BEGIN Record extracts
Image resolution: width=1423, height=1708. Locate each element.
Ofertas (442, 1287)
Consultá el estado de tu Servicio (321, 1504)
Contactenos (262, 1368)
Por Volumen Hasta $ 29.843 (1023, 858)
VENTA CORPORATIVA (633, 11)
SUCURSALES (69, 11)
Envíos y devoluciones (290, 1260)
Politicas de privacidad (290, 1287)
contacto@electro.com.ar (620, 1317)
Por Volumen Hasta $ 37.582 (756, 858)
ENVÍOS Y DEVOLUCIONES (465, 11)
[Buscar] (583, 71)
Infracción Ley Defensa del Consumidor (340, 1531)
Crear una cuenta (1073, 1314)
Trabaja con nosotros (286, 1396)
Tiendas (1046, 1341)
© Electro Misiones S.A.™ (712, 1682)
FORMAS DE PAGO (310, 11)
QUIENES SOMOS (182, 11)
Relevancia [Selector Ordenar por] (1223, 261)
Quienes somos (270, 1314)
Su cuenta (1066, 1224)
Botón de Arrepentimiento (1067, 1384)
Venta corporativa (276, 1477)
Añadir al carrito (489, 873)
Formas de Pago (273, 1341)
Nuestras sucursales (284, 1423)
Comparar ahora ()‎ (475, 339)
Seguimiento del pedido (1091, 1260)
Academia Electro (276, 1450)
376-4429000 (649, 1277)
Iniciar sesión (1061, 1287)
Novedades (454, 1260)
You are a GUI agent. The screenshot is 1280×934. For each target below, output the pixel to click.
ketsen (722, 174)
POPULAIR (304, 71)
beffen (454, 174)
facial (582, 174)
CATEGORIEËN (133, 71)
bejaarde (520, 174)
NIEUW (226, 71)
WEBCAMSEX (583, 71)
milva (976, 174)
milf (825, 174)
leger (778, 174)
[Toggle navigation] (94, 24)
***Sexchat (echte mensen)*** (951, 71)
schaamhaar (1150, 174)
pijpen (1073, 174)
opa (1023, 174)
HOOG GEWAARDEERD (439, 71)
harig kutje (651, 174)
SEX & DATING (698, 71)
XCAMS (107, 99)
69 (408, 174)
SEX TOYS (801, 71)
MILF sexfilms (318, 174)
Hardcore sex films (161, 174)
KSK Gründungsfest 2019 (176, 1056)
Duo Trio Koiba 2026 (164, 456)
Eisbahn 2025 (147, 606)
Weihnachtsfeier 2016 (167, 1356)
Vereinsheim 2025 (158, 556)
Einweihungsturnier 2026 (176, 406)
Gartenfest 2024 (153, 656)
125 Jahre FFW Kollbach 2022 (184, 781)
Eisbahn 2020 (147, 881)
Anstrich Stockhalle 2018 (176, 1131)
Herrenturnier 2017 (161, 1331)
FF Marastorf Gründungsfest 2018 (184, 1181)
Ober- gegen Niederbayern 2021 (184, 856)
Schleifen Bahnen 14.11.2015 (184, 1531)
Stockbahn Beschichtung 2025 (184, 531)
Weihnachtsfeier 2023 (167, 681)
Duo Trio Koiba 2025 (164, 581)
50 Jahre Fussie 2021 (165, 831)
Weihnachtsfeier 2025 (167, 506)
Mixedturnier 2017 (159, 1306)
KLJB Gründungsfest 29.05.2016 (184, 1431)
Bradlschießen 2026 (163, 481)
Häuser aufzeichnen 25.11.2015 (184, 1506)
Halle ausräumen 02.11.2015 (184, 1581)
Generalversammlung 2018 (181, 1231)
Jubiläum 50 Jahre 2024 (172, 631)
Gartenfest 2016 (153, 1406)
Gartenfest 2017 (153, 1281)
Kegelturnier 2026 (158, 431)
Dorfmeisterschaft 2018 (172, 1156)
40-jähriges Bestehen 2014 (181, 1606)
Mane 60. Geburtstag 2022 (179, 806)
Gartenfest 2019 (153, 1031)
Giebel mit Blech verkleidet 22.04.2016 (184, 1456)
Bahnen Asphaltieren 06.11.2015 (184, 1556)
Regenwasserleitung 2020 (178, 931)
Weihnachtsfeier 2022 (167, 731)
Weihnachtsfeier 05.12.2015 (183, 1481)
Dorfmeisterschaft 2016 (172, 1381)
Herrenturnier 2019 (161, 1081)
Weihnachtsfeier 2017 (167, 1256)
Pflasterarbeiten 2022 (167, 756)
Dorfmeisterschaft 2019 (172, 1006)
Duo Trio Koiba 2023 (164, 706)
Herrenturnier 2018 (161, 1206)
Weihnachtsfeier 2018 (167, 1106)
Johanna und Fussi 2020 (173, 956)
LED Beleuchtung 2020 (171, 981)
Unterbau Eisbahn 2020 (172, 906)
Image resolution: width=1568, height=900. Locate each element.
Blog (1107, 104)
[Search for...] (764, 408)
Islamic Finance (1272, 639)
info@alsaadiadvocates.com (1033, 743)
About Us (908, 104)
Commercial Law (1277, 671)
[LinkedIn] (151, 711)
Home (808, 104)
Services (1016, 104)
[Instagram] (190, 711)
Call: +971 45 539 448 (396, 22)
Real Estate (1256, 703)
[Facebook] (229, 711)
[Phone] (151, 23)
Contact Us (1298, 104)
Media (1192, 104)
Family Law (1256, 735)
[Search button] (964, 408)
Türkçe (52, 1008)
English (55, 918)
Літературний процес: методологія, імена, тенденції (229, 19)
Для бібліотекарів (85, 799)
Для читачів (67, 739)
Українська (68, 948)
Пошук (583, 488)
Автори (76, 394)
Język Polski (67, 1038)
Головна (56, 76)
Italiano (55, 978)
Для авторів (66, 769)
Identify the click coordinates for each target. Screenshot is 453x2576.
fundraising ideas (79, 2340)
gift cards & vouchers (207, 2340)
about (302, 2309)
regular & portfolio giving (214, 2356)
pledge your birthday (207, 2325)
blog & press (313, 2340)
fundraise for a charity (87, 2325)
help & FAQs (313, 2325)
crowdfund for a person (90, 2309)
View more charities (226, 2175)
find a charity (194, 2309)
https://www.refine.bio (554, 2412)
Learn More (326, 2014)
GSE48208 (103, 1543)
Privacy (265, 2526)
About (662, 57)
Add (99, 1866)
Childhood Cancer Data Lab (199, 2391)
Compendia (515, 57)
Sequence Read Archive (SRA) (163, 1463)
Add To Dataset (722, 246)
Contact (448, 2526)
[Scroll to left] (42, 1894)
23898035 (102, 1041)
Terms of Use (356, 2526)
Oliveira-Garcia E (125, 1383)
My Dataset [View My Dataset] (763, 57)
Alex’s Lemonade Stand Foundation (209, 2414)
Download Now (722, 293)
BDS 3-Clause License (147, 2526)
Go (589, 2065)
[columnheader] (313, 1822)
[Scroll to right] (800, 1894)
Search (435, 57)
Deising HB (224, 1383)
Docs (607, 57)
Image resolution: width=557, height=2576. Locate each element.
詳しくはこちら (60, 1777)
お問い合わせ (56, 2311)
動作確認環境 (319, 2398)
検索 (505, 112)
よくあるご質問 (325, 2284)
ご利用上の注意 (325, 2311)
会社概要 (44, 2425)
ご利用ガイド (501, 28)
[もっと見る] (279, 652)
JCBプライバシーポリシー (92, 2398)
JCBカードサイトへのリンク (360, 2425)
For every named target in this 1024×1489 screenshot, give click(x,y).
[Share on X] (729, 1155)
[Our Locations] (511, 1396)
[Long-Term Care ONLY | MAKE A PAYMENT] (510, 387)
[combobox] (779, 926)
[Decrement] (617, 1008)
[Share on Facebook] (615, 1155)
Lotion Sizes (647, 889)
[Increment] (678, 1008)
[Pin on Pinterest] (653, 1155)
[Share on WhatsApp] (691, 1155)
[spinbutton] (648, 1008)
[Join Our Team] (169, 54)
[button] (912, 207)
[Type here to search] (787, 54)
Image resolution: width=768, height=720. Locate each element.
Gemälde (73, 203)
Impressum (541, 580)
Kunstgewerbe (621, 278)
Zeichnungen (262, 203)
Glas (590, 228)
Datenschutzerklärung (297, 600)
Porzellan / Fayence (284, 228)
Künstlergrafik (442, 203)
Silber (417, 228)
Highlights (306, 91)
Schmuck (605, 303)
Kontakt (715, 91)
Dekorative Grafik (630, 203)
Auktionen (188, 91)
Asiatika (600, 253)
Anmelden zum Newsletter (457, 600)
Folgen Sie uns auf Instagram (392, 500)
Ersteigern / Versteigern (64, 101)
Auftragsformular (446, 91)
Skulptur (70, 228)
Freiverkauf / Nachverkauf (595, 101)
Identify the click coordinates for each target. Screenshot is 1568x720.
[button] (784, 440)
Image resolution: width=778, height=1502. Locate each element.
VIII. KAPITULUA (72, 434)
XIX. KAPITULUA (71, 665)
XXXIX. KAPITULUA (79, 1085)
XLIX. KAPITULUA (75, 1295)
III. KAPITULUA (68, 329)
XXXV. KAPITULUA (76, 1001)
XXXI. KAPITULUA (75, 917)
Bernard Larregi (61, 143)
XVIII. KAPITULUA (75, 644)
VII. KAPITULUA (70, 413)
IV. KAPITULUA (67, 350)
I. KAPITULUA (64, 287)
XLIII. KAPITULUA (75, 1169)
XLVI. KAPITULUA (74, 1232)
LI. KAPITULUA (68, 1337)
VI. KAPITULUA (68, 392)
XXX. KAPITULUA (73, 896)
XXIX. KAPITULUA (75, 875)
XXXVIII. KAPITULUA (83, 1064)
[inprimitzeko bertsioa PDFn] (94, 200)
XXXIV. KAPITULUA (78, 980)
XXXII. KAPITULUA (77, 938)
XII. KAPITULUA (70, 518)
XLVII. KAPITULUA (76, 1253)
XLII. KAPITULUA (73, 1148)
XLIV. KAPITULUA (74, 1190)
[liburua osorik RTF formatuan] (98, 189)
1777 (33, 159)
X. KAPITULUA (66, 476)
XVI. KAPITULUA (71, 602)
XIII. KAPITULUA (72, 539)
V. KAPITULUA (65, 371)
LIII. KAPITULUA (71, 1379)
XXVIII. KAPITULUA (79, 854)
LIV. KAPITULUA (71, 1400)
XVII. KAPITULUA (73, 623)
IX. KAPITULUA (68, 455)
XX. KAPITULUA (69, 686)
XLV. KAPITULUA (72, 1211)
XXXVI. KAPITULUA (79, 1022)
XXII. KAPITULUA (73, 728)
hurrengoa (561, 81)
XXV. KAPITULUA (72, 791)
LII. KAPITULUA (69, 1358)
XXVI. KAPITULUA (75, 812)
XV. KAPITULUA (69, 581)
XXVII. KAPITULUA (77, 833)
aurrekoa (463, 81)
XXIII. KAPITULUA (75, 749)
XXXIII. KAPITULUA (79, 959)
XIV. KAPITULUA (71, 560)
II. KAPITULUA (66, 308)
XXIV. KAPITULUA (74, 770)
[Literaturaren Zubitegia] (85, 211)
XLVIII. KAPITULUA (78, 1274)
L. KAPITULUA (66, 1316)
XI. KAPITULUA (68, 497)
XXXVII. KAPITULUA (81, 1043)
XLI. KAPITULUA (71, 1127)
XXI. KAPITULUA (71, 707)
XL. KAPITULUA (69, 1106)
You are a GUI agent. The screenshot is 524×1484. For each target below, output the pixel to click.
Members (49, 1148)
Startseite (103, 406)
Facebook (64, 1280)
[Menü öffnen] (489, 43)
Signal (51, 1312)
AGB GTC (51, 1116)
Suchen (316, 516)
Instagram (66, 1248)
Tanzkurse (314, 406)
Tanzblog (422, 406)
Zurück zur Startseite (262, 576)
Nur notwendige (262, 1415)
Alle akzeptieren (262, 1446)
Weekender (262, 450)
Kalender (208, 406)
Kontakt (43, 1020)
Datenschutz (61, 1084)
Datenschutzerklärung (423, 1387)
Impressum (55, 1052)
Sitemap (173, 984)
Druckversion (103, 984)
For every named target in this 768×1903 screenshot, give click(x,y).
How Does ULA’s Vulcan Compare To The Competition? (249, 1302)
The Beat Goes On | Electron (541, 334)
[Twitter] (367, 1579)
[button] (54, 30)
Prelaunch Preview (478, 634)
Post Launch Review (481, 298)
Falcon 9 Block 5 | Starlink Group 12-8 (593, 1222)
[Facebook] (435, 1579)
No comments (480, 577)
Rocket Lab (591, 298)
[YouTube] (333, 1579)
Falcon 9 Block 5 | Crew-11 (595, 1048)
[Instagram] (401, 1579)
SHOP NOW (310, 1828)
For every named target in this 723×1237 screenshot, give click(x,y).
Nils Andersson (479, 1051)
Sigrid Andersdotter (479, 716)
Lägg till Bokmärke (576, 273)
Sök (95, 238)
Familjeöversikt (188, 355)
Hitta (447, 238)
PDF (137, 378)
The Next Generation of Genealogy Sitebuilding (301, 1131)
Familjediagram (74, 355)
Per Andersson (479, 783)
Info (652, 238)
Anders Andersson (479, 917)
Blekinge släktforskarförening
END Record extracts
## Task details
Please transcribe the records exactly from their first line through the line holding "Novedades (454, 1260)", and leave out all others.

## Exercise output
Image resolution: width=1423, height=1708. Locate each element.
Ofertas (442, 1287)
Consultá el estado de tu Servicio (321, 1504)
Contactenos (262, 1368)
Por Volumen Hasta $ 29.843 (1023, 858)
VENTA CORPORATIVA (633, 11)
SUCURSALES (69, 11)
Envíos y devoluciones (290, 1260)
Politicas de privacidad (290, 1287)
contacto@electro.com.ar (620, 1317)
Por Volumen Hasta $ 37.582 (756, 858)
ENVÍOS Y DEVOLUCIONES (465, 11)
[Buscar] (583, 71)
Infracción Ley Defensa del Consumidor (340, 1531)
Crear una cuenta (1073, 1314)
Trabaja con nosotros (286, 1396)
Tiendas (1046, 1341)
© Electro Misiones S.A.™ (712, 1682)
FORMAS DE PAGO (310, 11)
QUIENES SOMOS (182, 11)
Relevancia [Selector Ordenar por] (1223, 261)
Quienes somos (270, 1314)
Su cuenta (1066, 1224)
Botón de Arrepentimiento (1067, 1384)
Venta corporativa (276, 1477)
Añadir al carrito (489, 873)
Formas de Pago (273, 1341)
Nuestras sucursales (284, 1423)
Comparar ahora ()‎ (475, 339)
Seguimiento del pedido (1091, 1260)
Academia Electro (276, 1450)
376-4429000 (649, 1277)
Iniciar sesión (1061, 1287)
Novedades (454, 1260)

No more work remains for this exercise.